Work request: Reproduce the first line of the entries that follow and each later line, word for word, ending with the one containing "Body Weight".
=== Material for this task ===
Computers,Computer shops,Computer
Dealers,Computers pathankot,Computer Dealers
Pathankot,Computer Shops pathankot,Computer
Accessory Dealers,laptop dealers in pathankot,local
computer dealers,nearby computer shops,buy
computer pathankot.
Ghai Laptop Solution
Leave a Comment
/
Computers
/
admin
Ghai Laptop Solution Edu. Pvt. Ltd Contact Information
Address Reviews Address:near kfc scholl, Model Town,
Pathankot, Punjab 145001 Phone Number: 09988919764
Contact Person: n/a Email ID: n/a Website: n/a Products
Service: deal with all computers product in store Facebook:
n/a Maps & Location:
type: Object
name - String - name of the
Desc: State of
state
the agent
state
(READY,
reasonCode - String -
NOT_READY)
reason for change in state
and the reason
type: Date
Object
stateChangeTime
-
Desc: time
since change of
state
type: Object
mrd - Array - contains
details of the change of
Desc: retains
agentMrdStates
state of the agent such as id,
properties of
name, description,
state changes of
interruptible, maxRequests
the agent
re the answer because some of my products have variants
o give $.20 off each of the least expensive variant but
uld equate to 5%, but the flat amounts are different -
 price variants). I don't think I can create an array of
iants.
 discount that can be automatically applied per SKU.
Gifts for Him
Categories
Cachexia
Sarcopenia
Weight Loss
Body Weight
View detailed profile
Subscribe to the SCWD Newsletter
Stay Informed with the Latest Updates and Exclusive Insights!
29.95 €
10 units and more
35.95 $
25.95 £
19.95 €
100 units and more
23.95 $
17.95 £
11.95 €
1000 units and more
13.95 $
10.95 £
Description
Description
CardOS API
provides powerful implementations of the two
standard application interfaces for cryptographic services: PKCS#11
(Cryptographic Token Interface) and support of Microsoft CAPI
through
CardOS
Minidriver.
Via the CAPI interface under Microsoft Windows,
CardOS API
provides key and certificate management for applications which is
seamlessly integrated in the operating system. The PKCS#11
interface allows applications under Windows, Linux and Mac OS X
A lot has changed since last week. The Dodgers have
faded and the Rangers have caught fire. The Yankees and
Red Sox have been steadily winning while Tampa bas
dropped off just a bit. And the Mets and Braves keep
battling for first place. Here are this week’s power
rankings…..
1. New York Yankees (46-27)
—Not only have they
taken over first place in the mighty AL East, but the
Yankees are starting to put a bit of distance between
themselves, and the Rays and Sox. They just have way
===
Exercise solution:
Computers,Computer shops,Computer
Dealers,Computers pathankot,Computer Dealers
Pathankot,Computer Shops pathankot,Computer
Accessory Dealers,laptop dealers in pathankot,local
computer dealers,nearby computer shops,buy
computer pathankot.
Ghai Laptop Solution
Leave a Comment
/
Computers
/
admin
Ghai Laptop Solution Edu. Pvt. Ltd Contact Information
Address Reviews Address:near kfc scholl, Model Town,
Pathankot, Punjab 145001 Phone Number: 09988919764
Contact Person: n/a Email ID: n/a Website: n/a Products
Service: deal with all computers product in store Facebook:
n/a Maps & Location:
type: Object
name - String - name of the
Desc: State of
state
the agent
state
(READY,
reasonCode - String -
NOT_READY)
reason for change in state
and the reason
type: Date
Object
stateChangeTime
-
Desc: time
since change of
state
type: Object
mrd - Array - contains
details of the change of
Desc: retains
agentMrdStates
state of the agent such as id,
properties of
name, description,
state changes of
interruptible, maxRequests
the agent
re the answer because some of my products have variants
o give $.20 off each of the least expensive variant but
uld equate to 5%, but the flat amounts are different -
 price variants). I don't think I can create an array of
iants.
 discount that can be automatically applied per SKU.
Gifts for Him
Categories
Cachexia
Sarcopenia
Weight Loss
Body Weight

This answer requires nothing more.